Understanding Bitcoin’s Spent Output Profit Ratio (SOPR)
The spent output profit ratio (SOPR) of Bitcoin is a key metric that helps investors understand the behavior of long-term holders (LTHs) compared to short-term holders (STHs). By dividing the SOPR of LTHs by the SOPR of STHs, we can determine whether LTHs are realizing more profits than STHs, which can provide insights into potential market trends.
Recent Spike in SOPR Ratio
Last week, the SOPR ratio experienced a significant spike, reaching a two-month high of 3.55 on March 22. Such sharp increases in the SOPR ratio often coincide with local market tops as LTHs capitalize on rising prices.

Interpreting the Decline in SOPR Ratio
The following day, the SOPR ratio saw a decline. This could indicate a decrease in profit-taking by LTHs or a surge in activity from STHs. The spike in Bitcoin’s price on March 23 further supports this observation.

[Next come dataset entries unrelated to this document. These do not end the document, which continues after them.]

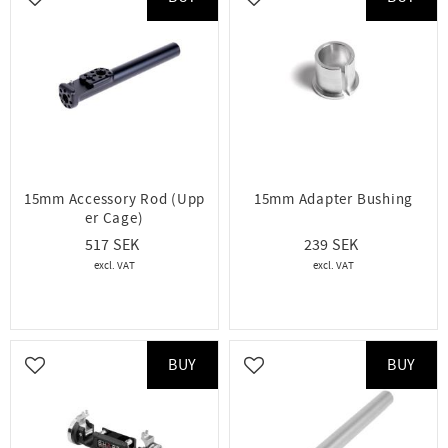
Add to favorites
Add to favorites
15mm Accessory Rod (Upp
15mm Adapter Bushing
er Cage)
517
239
BUY
BUY
Add to favorites
Add to favorites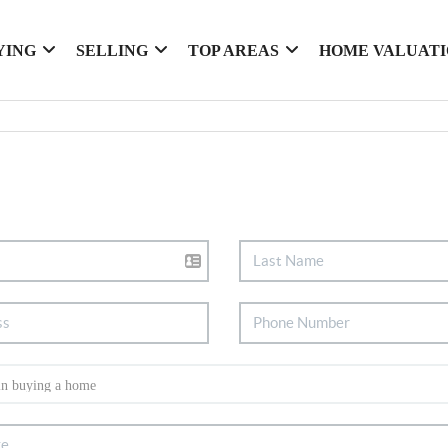
YING
SELLING
TOP AREAS
HOME VALUAT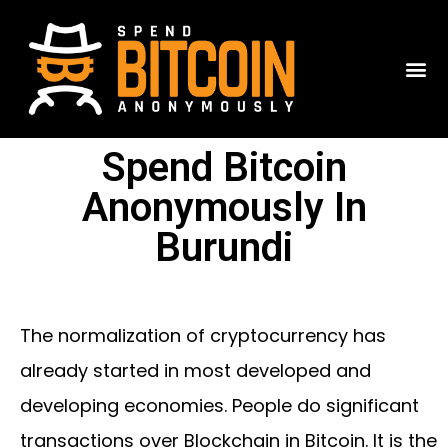
Spend Bitcoin
Anonymously In
Burundi
The normalization of cryptocurrency has
already started in most developed and
developing economies. People do significant
transactions over Blockchain in Bitcoin. It is the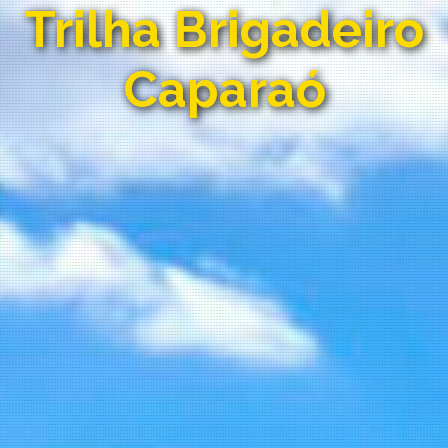
Trilha Brigadeiro
Caparaó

It appears that LTHs were actively selling as prices rose, with a gradual increase in selling activity before a sudden acceleration. The subsequent drop in SOPR suggests a period of consolidation, where LTHs may have eased their selling pressure, allowing STHs to take over.
Future Implications of SOPR Trends
If the SOPR continues to decline, it may signal reduced activity from LTHs and a rise in selling pressure from STHs. Conversely, a sustained increase in SOPR could indicate further distribution by LTHs in the market.